## Assigned task
Which of the lines below contain the string "лично"? Pull each one out of the data.

(Extracted entries Opens)

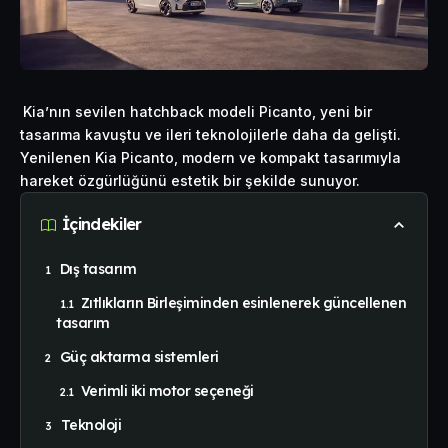
Kia’nın sevilen hatchback modeli Picanto, yeni bir
tasarıma kavuştu ve ileri teknolojilerle daha da gelişti.
Yenilenen Kia Picanto, modern ve kompakt tasarımıyla
hareket özgürlüğünü estetik bir şekilde sunuyor.
İçindekiler
Dış tasarım
Zıtlıkların Birleşiminden esinlenerek güncellenen
tasarım
Güç aktarma sistemleri
Verimli iki motor seçeneği
Teknoloji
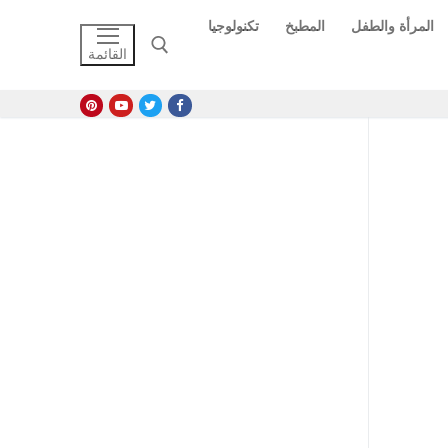
المرأة والطفل
المطبخ
تكنولوجيا
القائمة
البحث عن:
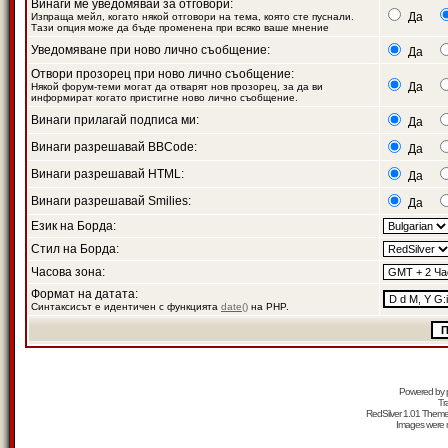
Винаги ме уведомявай за отговори:
Да
Изпраща мейл, когато някой отговори на тема, която сте пуснали.
Тази опция може да бъде променена при всяко ваше мнение
Уведомяване при ново лично съобщение:
Да
Отвори прозорец при ново лично съобщение:
Да
Някой форум-теми могат да отварят нов прозорец, за да ви
информират когато пристигне ново лично съобщение.
Винаги прилагай подписа ми:
Да
Винаги разрешавай BBCode:
Да
Винаги разрешавай HTML:
Да
Винаги разрешавай Smilies:
Да
Език на Борда:
Стил на Борда:
Часова зона:
Формат на датата:
Синтаксисът е идентичен с функцията
date()
на PHP.
Powered by
Tr
RedSilver 1.01 Them
Images were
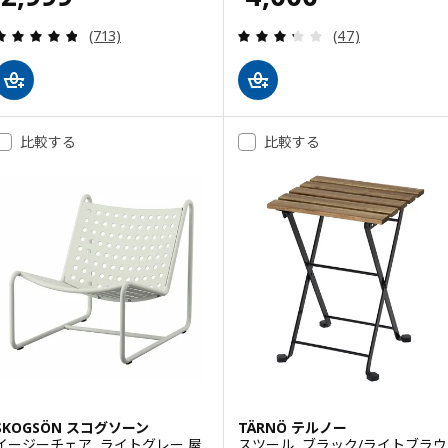
レビュー: 4.8 から 5 星です。 総レビュー数:
レビュー: 3.3 
(713)
(47)
比較する
比較する
SKOGSÖN スコグソーン
TÄRNÖ テルノー
イージーチェア, ライトグレー 屋
スツール, ブラック/ライトブラウ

(Extracted entries Closes)

## Solution
Уведомяване при ново лично съобщение:
Отвори прозорец при ново лично съобщение:
информират когато пристигне ново лично съобщение.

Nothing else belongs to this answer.